Re: BUG #13846: INSERT ON CONFLICT consumes sequencers on conflicts

From: Paul Hester <paul(at)salesintel(dot)com>
To: Peter Geoghegan <pg(at)heroku(dot)com>
Cc: Andres Freund <andres(at)anarazel(dot)de>, pgsql-bugs <pgsql-bugs(at)postgresql(dot)org>
Subject: Re: BUG #13846: INSERT ON CONFLICT consumes sequencers on conflicts
Date: 2016-01-06 05:04:41
Message-ID: CAOwSVr_9FARiegvC54VqZiTz9A3ryuaAbi8XHYha+y=NHmeQpw@mail.gmail.com
Views: Raw Message | Whole Thread | Download mbox | Resend email
Thread:
Lists: pgsql-bugs

No peek-ahead necessary, when the sequenced column would not be used in the
conflict_target. UPSERTS to dimension tables in a star schema as part of an
OLAP system are very handy, but typically the records in the dimension
tables use a surrogate key based on sequences for maintenance & performance
reasons, and the 'natural' key/value is the only column that would be used
to detect a conflict. In this case, the 'normal' path would be the
conflict_action nearly all the time, and not the insert. If the typical
path was the INSERT, I'd bet the data would be from some event source, and
I guess in that case if there were a key column defaulted with a sequence,
like an order#, it would have to be used to resolve conflicts. But it's
hard to imagine a case in a process flow where you wouldn't already know if
the event existed or not, limiting the need for an UPSERT on event data.

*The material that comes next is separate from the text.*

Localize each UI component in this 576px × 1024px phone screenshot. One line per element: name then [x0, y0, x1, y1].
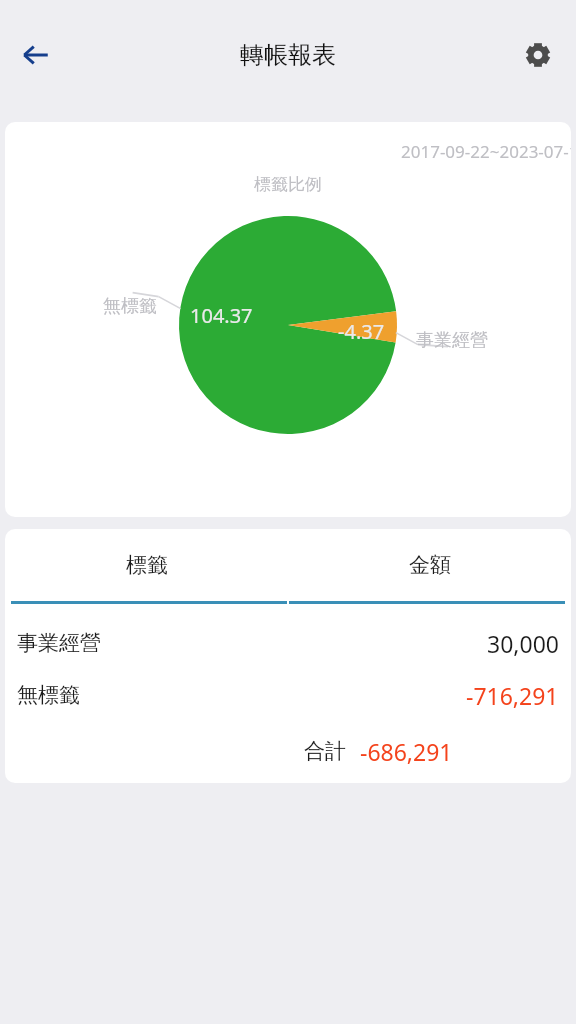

This limitation, of consuming sequencers used for defaults on columns not
necessary to resolve conflict, diminishes the viability for using Postges
UPSERTS for large data warehouses, is all I'm saying (or requires surrogate
keys being 64 bit). Just caught me by surprise in comparison to other
RDBMSs offering some form of UPSERTs that would not consume a sequencer if
its values weren't required to resolve conflicts.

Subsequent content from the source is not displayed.